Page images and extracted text
========================================

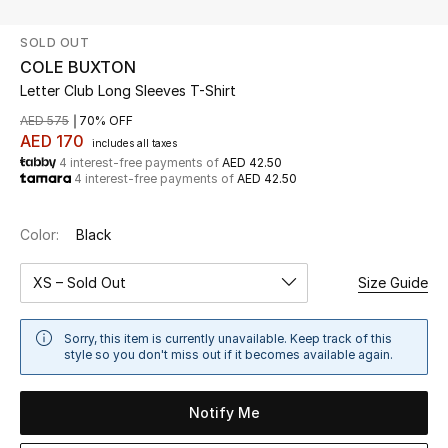
SOLD OUT
UP TO 70% OFF
COLE BUXTON
Shop Now
Letter Club Long Sleeves T-Shirt
AED 575
70% OFF
AED 170
includes all taxes
New In
4 interest-free payments of
AED 42.50
4 interest-free payments of
AED 42.50
View All
Color:
Black
New Season
XS – Sold Out
Size Guide
Women
Sorry, this item is currently unavailable. Keep track of this
Women's Bags
style so you don't miss out if it becomes available again.
Women's Shoes
Notify Me
Men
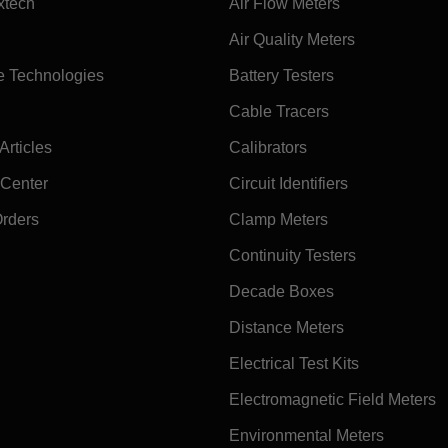
xtech
Air Flow Meters
Air Quality Meters
e Technologies
Battery Testers
Cable Tracers
rticles
Calibrators
 Center
Circuit Identifiers
Orders
Clamp Meters
Continuity Testers
Decade Boxes
Distance Meters
Electrical Test Kits
Electromagnetic Field Meters
Environmental Meters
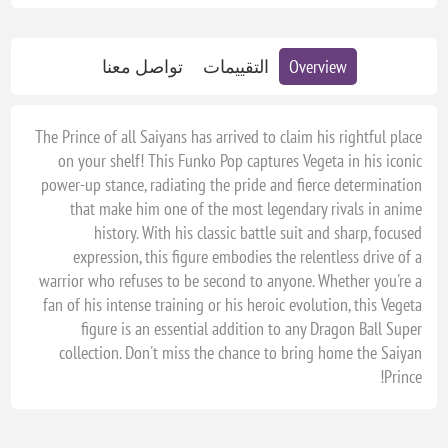
تواصل معنا
التقييمات
Overview
The Prince of all Saiyans has arrived to claim his rightful place
on your shelf! This Funko Pop captures Vegeta in his iconic
power-up stance, radiating the pride and fierce determination
that make him one of the most legendary rivals in anime
history. With his classic battle suit and sharp, focused
expression, this figure embodies the relentless drive of a
warrior who refuses to be second to anyone. Whether you're a
fan of his intense training or his heroic evolution, this Vegeta
figure is an essential addition to any Dragon Ball Super
collection. Don't miss the chance to bring home the Saiyan
Prince!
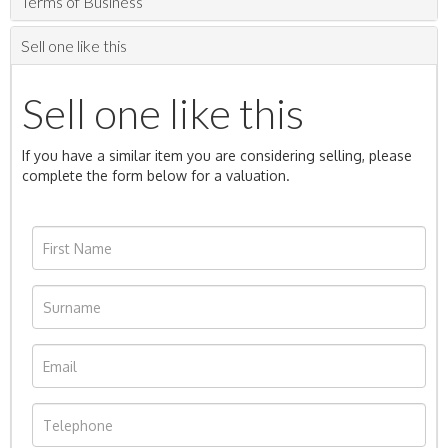
Terms of Business
Sell one like this
Sell one like this
If you have a similar item you are considering selling, please
complete the form below for a valuation.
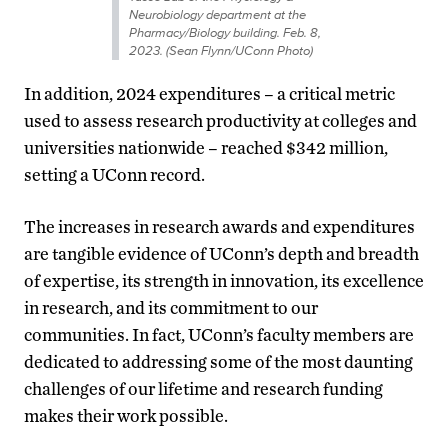
Neurobiology department at the
Pharmacy/Biology building. Feb. 8,
2023. (Sean Flynn/UConn Photo)
In addition, 2024 expenditures – a critical metric
used to assess research productivity at colleges and
universities nationwide – reached $342 million,
setting a UConn record.
The increases in research awards and expenditures
are tangible evidence of UConn’s depth and breadth
of expertise, its strength in innovation, its excellence
in research, and its commitment to our
communities. In fact, UConn’s faculty members are
dedicated to addressing some of the most daunting
challenges of our lifetime and research funding
makes their work possible.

========================================

Activity =
Excluding images, return all of the records above word for word.

Expected answer =
SOLD OUT
UP TO 70% OFF
COLE BUXTON
Shop Now
Letter Club Long Sleeves T-Shirt
AED 575
70% OFF
AED 170
includes all taxes
New In
4 interest-free payments of
AED 42.50
4 interest-free payments of
AED 42.50
View All
Color:
Black
New Season
XS – Sold Out
Size Guide
Women
Sorry, this item is currently unavailable. Keep track of this
Women's Bags
style so you don't miss out if it becomes available again.
Women's Shoes
Notify Me
Men
xtech
Air Flow Meters
Air Quality Meters
e Technologies
Battery Testers
Cable Tracers
rticles
Calibrators
 Center
Circuit Identifiers
Orders
Clamp Meters
Continuity Testers
Decade Boxes
Distance Meters
Electrical Test Kits
Electromagnetic Field Meters
Environmental Meters
تواصل معنا
التقييمات
Overview
The Prince of all Saiyans has arrived to claim his rightful place
on your shelf! This Funko Pop captures Vegeta in his iconic
power-up stance, radiating the pride and fierce determination
that make him one of the most legendary rivals in anime
history. With his classic battle suit and sharp, focused
expression, this figure embodies the relentless drive of a
warrior who refuses to be second to anyone. Whether you're a
fan of his intense training or his heroic evolution, this Vegeta
figure is an essential addition to any Dragon Ball Super
collection. Don't miss the chance to bring home the Saiyan
Prince!
Terms of Business
Sell one like this
Sell one like this
If you have a similar item you are considering selling, please
complete the form below for a valuation.
Neurobiology department at the
Pharmacy/Biology building. Feb. 8,
2023. (Sean Flynn/UConn Photo)
In addition, 2024 expenditures – a critical metric
used to assess research productivity at colleges and
universities nationwide – reached $342 million,
setting a UConn record.
The increases in research awards and expenditures
are tangible evidence of UConn’s depth and breadth
of expertise, its strength in innovation, its excellence
in research, and its commitment to our
communities. In fact, UConn’s faculty members are
dedicated to addressing some of the most daunting
challenges of our lifetime and research funding
makes their work possible.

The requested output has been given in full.